- [What is needed]:
From the entries below, retype only the lines from the one with "實際貨況與價格依各分店/通路標示為準" through the one with "ជនជាតិចិនលេខ EH3527172 ជារបស់ឈ្មោះ XU", exactly as written.

Saved entries

-.-.-

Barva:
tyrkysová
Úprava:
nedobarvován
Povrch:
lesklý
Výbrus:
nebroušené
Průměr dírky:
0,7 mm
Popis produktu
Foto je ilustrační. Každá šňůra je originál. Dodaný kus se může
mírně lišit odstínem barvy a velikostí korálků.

-.-.-

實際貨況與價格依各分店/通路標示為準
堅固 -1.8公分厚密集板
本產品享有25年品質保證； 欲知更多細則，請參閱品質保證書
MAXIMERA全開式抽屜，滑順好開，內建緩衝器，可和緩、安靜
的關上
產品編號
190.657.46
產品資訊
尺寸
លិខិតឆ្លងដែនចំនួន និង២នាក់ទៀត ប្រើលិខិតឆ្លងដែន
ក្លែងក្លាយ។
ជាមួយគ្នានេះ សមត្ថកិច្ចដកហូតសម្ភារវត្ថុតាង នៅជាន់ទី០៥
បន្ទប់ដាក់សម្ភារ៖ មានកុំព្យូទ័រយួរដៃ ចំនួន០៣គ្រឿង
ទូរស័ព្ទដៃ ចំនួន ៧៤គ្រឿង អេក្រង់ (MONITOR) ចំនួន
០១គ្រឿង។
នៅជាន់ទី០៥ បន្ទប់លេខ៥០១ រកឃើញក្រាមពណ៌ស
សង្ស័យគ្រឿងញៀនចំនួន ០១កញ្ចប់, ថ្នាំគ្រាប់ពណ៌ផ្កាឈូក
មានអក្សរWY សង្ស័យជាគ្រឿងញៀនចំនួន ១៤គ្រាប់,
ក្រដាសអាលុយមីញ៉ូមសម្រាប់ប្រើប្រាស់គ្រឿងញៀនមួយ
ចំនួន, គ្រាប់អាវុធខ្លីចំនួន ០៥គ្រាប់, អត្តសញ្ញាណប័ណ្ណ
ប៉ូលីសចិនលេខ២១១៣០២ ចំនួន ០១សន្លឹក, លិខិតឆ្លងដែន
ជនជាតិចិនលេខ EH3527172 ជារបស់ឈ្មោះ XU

-.-.-

- [Reply to the task]:
實際貨況與價格依各分店/通路標示為準
堅固 -1.8公分厚密集板
本產品享有25年品質保證； 欲知更多細則，請參閱品質保證書
MAXIMERA全開式抽屜，滑順好開，內建緩衝器，可和緩、安靜
的關上
產品編號
190.657.46
產品資訊
尺寸
លិខិតឆ្លងដែនចំនួន និង២នាក់ទៀត ប្រើលិខិតឆ្លងដែន
ក្លែងក្លាយ។
ជាមួយគ្នានេះ សមត្ថកិច្ចដកហូតសម្ភារវត្ថុតាង នៅជាន់ទី០៥
បន្ទប់ដាក់សម្ភារ៖ មានកុំព្យូទ័រយួរដៃ ចំនួន០៣គ្រឿង
ទូរស័ព្ទដៃ ចំនួន ៧៤គ្រឿង អេក្រង់ (MONITOR) ចំនួន
០១គ្រឿង។
នៅជាន់ទី០៥ បន្ទប់លេខ៥០១ រកឃើញក្រាមពណ៌ស
សង្ស័យគ្រឿងញៀនចំនួន ០១កញ្ចប់, ថ្នាំគ្រាប់ពណ៌ផ្កាឈូក
មានអក្សរWY សង្ស័យជាគ្រឿងញៀនចំនួន ១៤គ្រាប់,
ក្រដាសអាលុយមីញ៉ូមសម្រាប់ប្រើប្រាស់គ្រឿងញៀនមួយ
ចំនួន, គ្រាប់អាវុធខ្លីចំនួន ០៥គ្រាប់, អត្តសញ្ញាណប័ណ្ណ
ប៉ូលីសចិនលេខ២១១៣០២ ចំនួន ០១សន្លឹក, លិខិតឆ្លងដែន
ជនជាតិចិនលេខ EH3527172 ជារបស់ឈ្មោះ XU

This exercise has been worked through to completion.